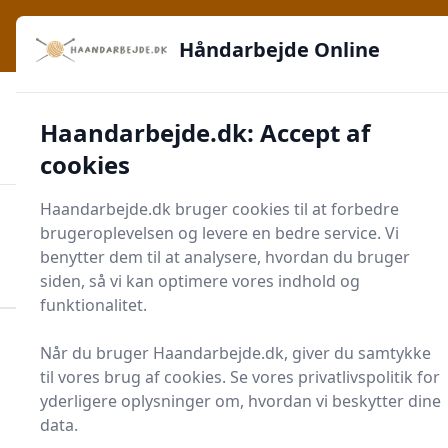
Håndarbejde Online - Inspiration, teknikker og fællesskab -
e menu
lige ved hånden
Håndarbejde Online
✅
🔔
276 produktyper
Daglig opdatering
Haandarbejde.dk: Accept af
🛡️
✔️
Shopping med sikkerhed
Altid de bedste priser
🛒
Mærker i høj kvalitet
cookies
Haandarbejde.dk bruger cookies til at forbedre
Men
brugeroplevelsen og levere en bedre service. Vi
Start søgning
benytter dem til at analysere, hvordan du bruger
Start søgning
siden, så vi kan optimere vores indhold og
funktionalitet.
Forside
Krea
Tegning og Maling
Maleudstyr
Når du bruger Haandarbejde.dk, giver du samtykke
Bordstaffeli
til vores brug af cookies. Se vores privatlivspolitik for
yderligere oplysninger om, hvordan vi beskytter dine
Bedste bordstaffelier -
data.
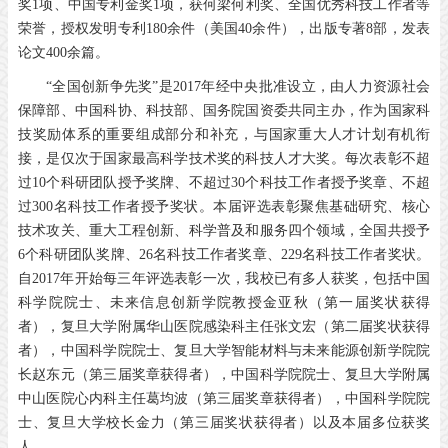
奖1项、中国专利金奖1项，获何梁何利奖、全国优秀科技工作者等
荣誉，授权发明专利180余件（美国40余件），出版专著8部，发表
论文400余篇。
“全国创新争先奖”是2017年经中央批准设立，由人力资源社会
保障部、中国科协、科技部、国务院国资委共同主办，作为国家科
技奖励体系的重要组成部分和补充，与国家重大人才计划有机衔
接，是仅次于国家最高科学技术奖的科技人才大奖。每次表彰不超
过10个科研团队授予奖牌、不超过30个科技工作者授予奖章、不超
过300名科技工作者授予奖状。本届评选表彰聚焦基础研究、核心
技术攻关、重大工程创新、科学普及和服务四个领域，全国共授予
6个科研团队奖牌、26名科技工作者奖章、229名科技工作者奖状。
自2017年开始每三年评选表彰一次，我校已有多人获奖，包括中国
科学院院士、未来信息创新学院教授金亚秋（第一届奖状获得
者），复旦大学附属华山医院感染科主任张文宏（第二届奖状获得
者），中国科学院院士、复旦大学智能材料与未来能源创新学院院
长赵东元（第三届奖章获得者），中国科学院院士、复旦大学附属
中山医院心内科主任葛均波（第三届奖章获得者），中国科学院院
士、复旦大学校长金力（第三届奖状获得者）以及本届多位获奖
人。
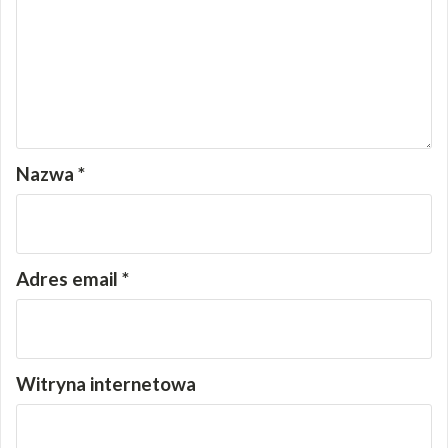
Nazwa
*
Adres email
*
Witryna internetowa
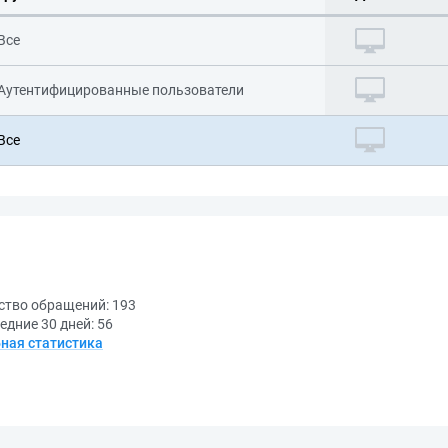
Все
Аутентифицированные пользователи
Все
ство обращений:
193
едние 30 дней:
56
ная статистика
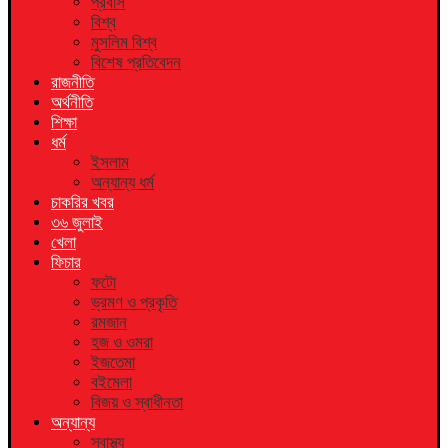
প্রবাস
বিশ্ব
মুসলিম বিশ্ব
বিশেষ প্রতিবেদন
রাজনীতি
অর্থনীতি
শিক্ষা
ধর্ম
ইসলাম
অন্যান্য ধর্ম
চাকরির খবর
৩৬ জুলাই
খেলা
ফিচার
ফটো
ভ্রমণ ও প্রকৃতি
রমজান
হজ ও ওমরা
ইজতেমা
বইমেলা
বিজয় ও স্বাধীনতা
অন্যান্য
স্বাস্থ্য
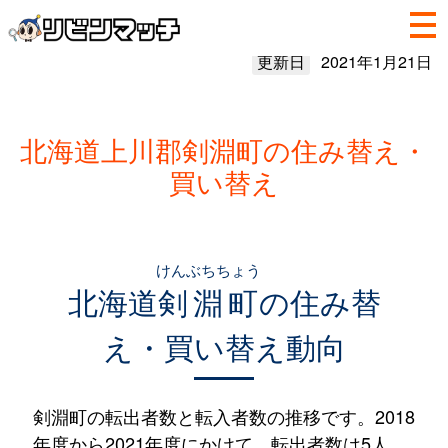
更新日
2021年1月21日
北海道上川郡剣淵町の住み替え・
買い替え
けんぶちちょう
北海道
剣淵町
の住み替
え・買い替え動向
剣淵町の転出者数と転入者数の推移です。2018
年度から2021年度にかけて、転出者数は5人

---

Please retype exactly the lines from the one containing "者），中国科学院院士、复旦大学智能材料与未来能源创新学院院" through the last line of the records, both included, leaving out every picture.

■ **Answer section**
者），中国科学院院士、复旦大学智能材料与未来能源创新学院院
长赵东元（第三届奖章获得者），中国科学院院士、复旦大学附属
中山医院心内科主任葛均波（第三届奖章获得者），中国科学院院
士、复旦大学校长金力（第三届奖状获得者）以及本届多位获奖
人。
Nazwa
*
Adres email
*
Witryna internetowa
Все
Аутентифицированные пользователи
Все
ство обращений:
193
едние 30 дней:
56
ная статистика
প্রবাস
বিশ্ব
মুসলিম বিশ্ব
বিশেষ প্রতিবেদন
রাজনীতি
অর্থনীতি
শিক্ষা
ধর্ম
ইসলাম
অন্যান্য ধর্ম
চাকরির খবর
৩৬ জুলাই
খেলা
ফিচার
ফটো
ভ্রমণ ও প্রকৃতি
রমজান
হজ ও ওমরা
ইজতেমা
বইমেলা
বিজয় ও স্বাধীনতা
অন্যান্য
স্বাস্থ্য
更新日
2021年1月21日
北海道上川郡剣淵町の住み替え・
買い替え
けんぶちちょう
北海道
剣淵町
の住み替
え・買い替え動向
剣淵町の転出者数と転入者数の推移です。2018
年度から2021年度にかけて、転出者数は5人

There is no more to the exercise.